Pat Hynes ends her July 8 column (“Human-made problems can and must be unmade”), which advocates stopping the use of all fossil fuels, with the question, “Why aren’t we doing it?” The answer is provided in a recent Vaclav Smil report: “To eliminate carbon emissions by 2050, governments face unprecedented technical, economic, and political challenges, making rapid and inexpensive transition impossible.”
Smil’s 2024 report, Halfway Between Kyoto and 2050: Zero Carbon Is a Highly Unlikely Outcome, published by The Fraser Institute (https://vaclavsmil.com/wp-content/uploads/2024/06/HALFWAY.pdf), observes that progress on the Kyoto commitments made in 1997 has not been significant and that we do not have a viable path to get to the net zero finish line by 2050. He points out that from 1997 to 2022, on a relative basis our share of fossil fuel use declined from 86% to 82% but on an absolute basis we used 55% more energy from fossil carbon.

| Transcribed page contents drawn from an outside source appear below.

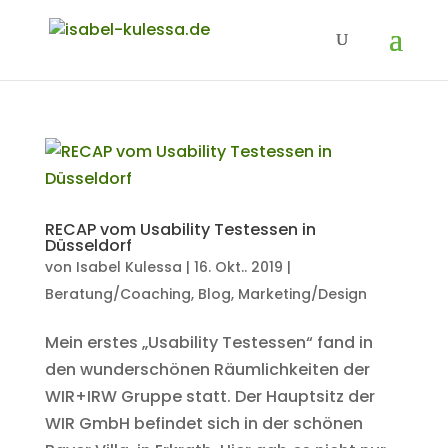
RECAP vom Usability Testessen in
Düsseldorf
von
Isabel Kulessa
|
16. Okt.. 2019
|
Beratung/Coaching
,
Blog
,
Marketing/Design
Mein erstes „Usability Testessen“ fand in
den wunderschönen Räumlichkeiten der
WIR+IRW Gruppe statt. Der Hauptsitz der
WIR GmbH befindet sich in der schönen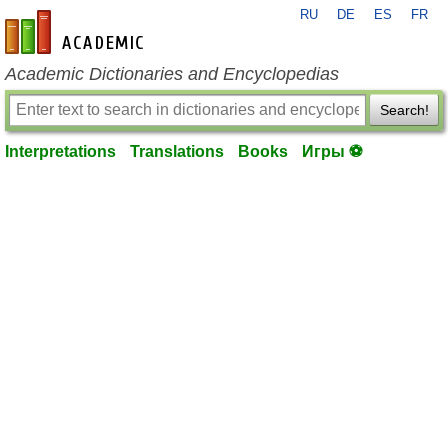
RU
DE
ES
FR
en-academic.com
Academic Dictionaries and Encyclopedias
Search!
Interpretations
Translations
Books
Игры ⚽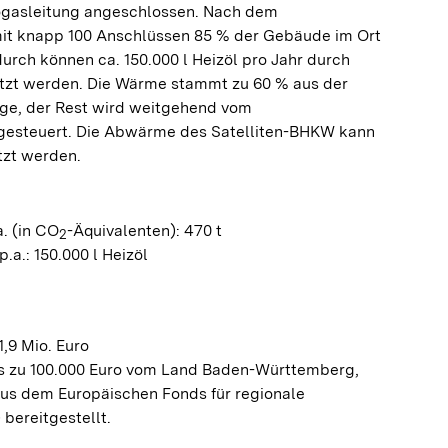
iogasleitung angeschlossen. Nach dem
it knapp 100 Anschlüssen 85 % der Gebäude im Ort
rch können ca. 150.000 l Heizöl pro Jahr durch
tzt werden. Die Wärme stammt zu 60 % aus der
ge, der Rest wird weitgehend vom
gesteuert. Die Abwärme des Satelliten-BHKW kann
tzt werden.
. (in CO
-Äquivalenten): 470 t
2
.a.: 150.000 l Heizöl
,9 Mio. Euro
s zu 100.000 Euro vom Land Baden-Württemberg,
aus dem Europäischen Fonds für regionale
bereitgestellt.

He writes “[B]y 2023, after a quarter century of targeted energy transition, there has been no absolute global decarbonization of energy supply. Just the opposite. In that quarter century, the world has substantially increased its dependence on fossil carbon.” He makes several other interesting observations, and I encourage those interested in the topic to read the report, particularly the section “Realities versus Wishful Thinking.”
To address some of Hynes’ other points, I suggest reading posts in Roger Pielke Jr.’s Substack, “The Honest Broker.” He has a “Weather Attribution Alchemy” series that explores the link, if any, between climate change and extreme events. He has also written about the scarcity of metals needed for the switch to green energy production (“Heavy Metal — Is an energy system transformation even possible?”).
Massachusetts recently blinked on implementing the forced conversion to EVs, and I think the state will blink again. Clearly, the costs of getting to Net Zero 2050 are too high and voters will not tolerate this. It is wasteful, and if implemented, the CO2 reduction will be minuscule, not even a rounding error, when considering the magnitude of China’s and India’s emissions.